Extract verbatim every line from the one containing "лампа, авариен режим-HX-T70S" to the final line of the records below, inclusive, and exclude all pictures.
▼
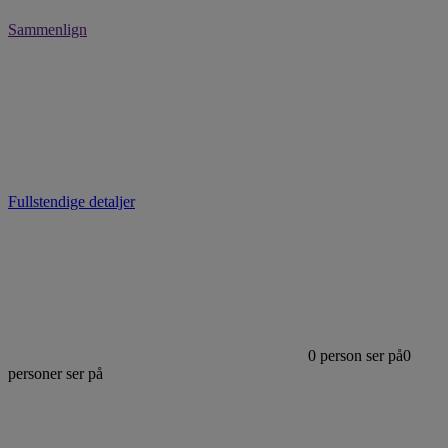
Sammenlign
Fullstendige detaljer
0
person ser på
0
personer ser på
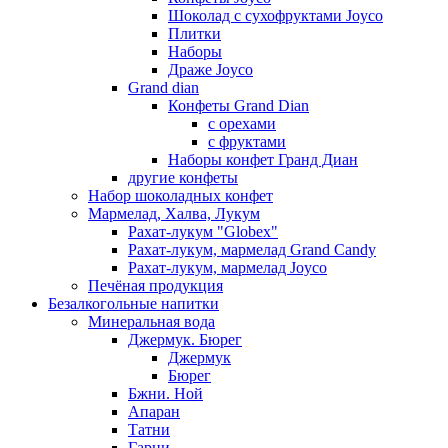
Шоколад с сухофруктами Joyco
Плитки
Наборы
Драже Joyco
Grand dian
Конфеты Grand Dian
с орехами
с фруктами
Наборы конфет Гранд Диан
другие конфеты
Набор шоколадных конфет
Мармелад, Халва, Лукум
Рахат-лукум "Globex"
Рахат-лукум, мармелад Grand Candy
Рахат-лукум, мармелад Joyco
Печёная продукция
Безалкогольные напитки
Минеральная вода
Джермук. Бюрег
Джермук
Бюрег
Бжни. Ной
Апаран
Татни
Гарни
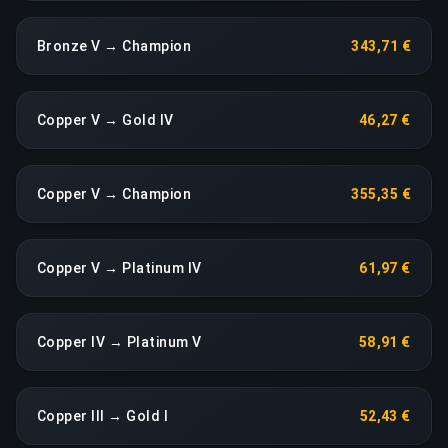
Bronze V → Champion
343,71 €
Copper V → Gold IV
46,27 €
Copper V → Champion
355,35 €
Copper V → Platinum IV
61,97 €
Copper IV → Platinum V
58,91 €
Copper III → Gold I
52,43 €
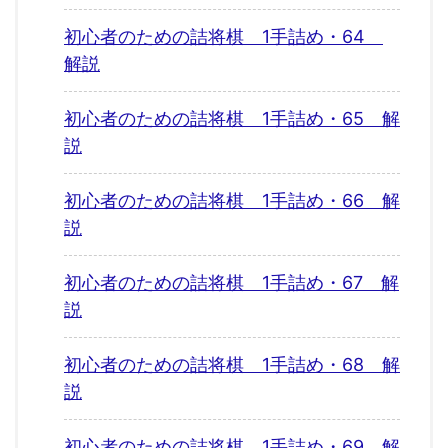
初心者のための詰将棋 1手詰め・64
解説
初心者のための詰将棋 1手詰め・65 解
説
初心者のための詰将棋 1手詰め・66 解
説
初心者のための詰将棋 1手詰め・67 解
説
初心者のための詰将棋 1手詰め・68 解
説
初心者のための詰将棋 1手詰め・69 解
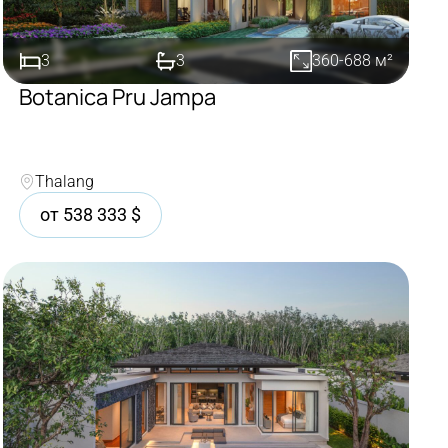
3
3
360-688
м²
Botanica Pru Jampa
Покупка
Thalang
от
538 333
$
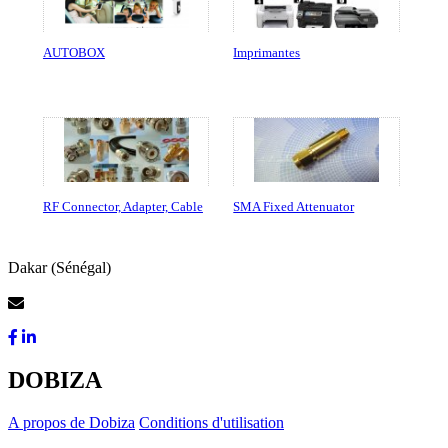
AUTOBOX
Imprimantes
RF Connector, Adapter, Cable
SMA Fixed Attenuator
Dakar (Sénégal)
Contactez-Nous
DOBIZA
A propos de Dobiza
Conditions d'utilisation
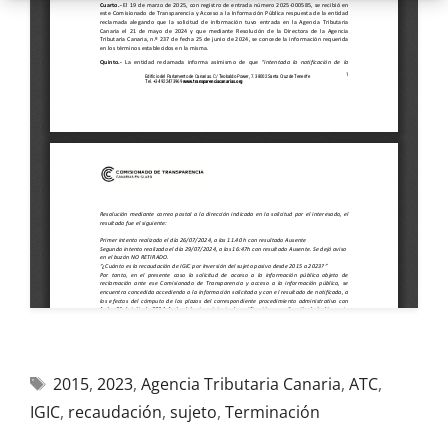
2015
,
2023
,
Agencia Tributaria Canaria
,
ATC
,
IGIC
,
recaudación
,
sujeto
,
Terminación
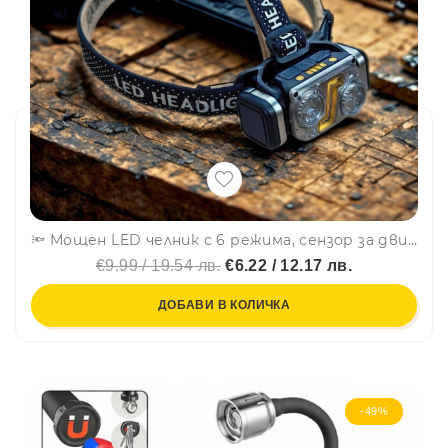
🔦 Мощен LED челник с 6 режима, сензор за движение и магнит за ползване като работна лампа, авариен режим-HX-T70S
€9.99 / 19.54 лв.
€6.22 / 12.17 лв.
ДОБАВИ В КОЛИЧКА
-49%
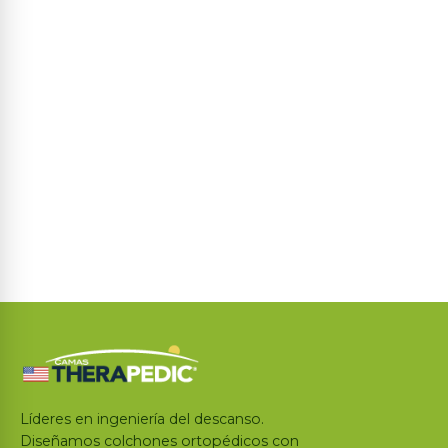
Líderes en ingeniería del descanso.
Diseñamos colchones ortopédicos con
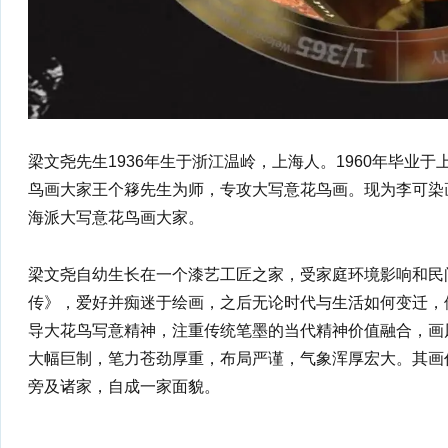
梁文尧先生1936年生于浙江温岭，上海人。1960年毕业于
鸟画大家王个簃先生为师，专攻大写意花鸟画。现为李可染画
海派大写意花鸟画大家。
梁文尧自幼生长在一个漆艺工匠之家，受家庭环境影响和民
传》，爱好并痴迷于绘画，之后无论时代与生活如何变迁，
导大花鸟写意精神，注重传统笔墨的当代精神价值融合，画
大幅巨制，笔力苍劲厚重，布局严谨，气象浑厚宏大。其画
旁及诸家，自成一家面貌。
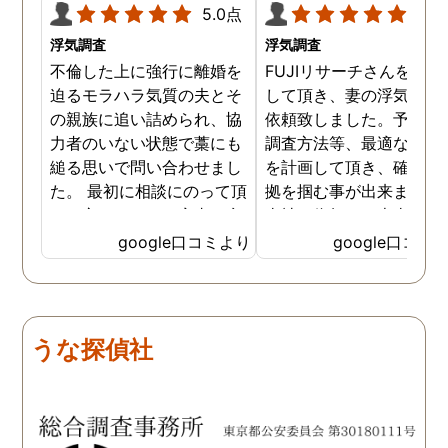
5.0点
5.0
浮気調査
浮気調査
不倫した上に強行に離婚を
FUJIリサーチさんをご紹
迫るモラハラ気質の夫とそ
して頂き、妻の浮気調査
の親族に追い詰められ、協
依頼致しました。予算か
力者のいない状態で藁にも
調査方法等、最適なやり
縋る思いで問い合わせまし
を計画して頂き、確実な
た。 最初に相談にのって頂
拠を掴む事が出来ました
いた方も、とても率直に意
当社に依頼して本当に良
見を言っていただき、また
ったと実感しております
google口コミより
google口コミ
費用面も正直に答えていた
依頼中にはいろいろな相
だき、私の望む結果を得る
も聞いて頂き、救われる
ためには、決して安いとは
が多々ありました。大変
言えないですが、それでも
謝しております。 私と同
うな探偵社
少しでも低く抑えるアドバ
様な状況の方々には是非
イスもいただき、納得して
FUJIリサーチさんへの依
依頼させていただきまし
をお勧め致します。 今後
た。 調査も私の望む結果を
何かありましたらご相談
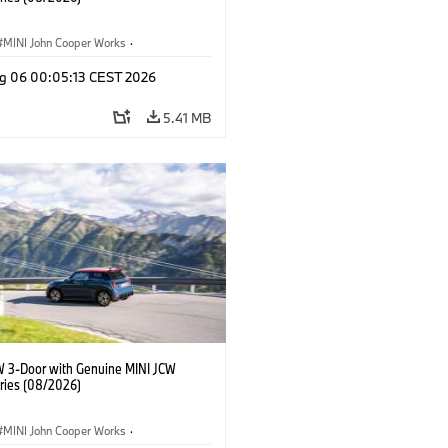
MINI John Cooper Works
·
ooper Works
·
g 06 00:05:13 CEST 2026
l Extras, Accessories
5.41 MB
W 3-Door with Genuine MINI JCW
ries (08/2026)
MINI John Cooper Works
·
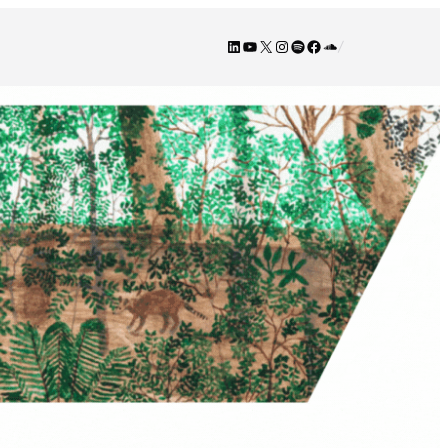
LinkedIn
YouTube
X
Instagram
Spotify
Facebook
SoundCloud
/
▲
__SOLUTION TO THIS EXERCISE__
🔦 Мощен LED челник с 6 режима, сензор за движение и магнит за ползване като работна лампа, авариен режим-HX-T70S
€9.99 / 19.54 лв.
€6.22 / 12.17 лв.
ДОБАВИ В КОЛИЧКА
-49%
Líderes en ingeniería del descanso.
Diseñamos colchones ortopédicos con
梁文尧先生1936年生于浙江温岭，上海人。1960年毕业于
鸟画大家王个簃先生为师，专攻大写意花鸟画。现为李可染画
海派大写意花鸟画大家。
梁文尧自幼生长在一个漆艺工匠之家，受家庭环境影响和民
传》，爱好并痴迷于绘画，之后无论时代与生活如何变迁，
导大花鸟写意精神，注重传统笔墨的当代精神价值融合，画
大幅巨制，笔力苍劲厚重，布局严谨，气象浑厚宏大。其画
旁及诸家，自成一家面貌。
5.0点
5.0
浮気調査
浮気調査
不倫した上に強行に離婚を
FUJIリサーチさんをご紹
迫るモラハラ気質の夫とそ
して頂き、妻の浮気調査
の親族に追い詰められ、協
依頼致しました。予算か
力者のいない状態で藁にも
調査方法等、最適なやり
縋る思いで問い合わせまし
を計画して頂き、確実な
た。 最初に相談にのって頂
拠を掴む事が出来ました
いた方も、とても率直に意
当社に依頼して本当に良
見を言っていただき、また
ったと実感しております
google口コミより
google口コミ
費用面も正直に答えていた
依頼中にはいろいろな相
だき、私の望む結果を得る
も聞いて頂き、救われる
ためには、決して安いとは
が多々ありました。大変
言えないですが、それでも
謝しております。 私と同
うな探偵社
少しでも低く抑えるアドバ
様な状況の方々には是非
イスもいただき、納得して
FUJIリサーチさんへの依
依頼させていただきまし
をお勧め致します。 今後
た。 調査も私の望む結果を
何かありましたらご相談
MINI John Cooper Works
·
ooper Works
·
g 06 00:05:13 CEST 2026
l Extras, Accessories
5.41 MB
W 3-Door with Genuine MINI JCW
ries (08/2026)
MINI John Cooper Works
·
LinkedIn
YouTube
X
Instagram
Spotify
Facebook
SoundCloud
/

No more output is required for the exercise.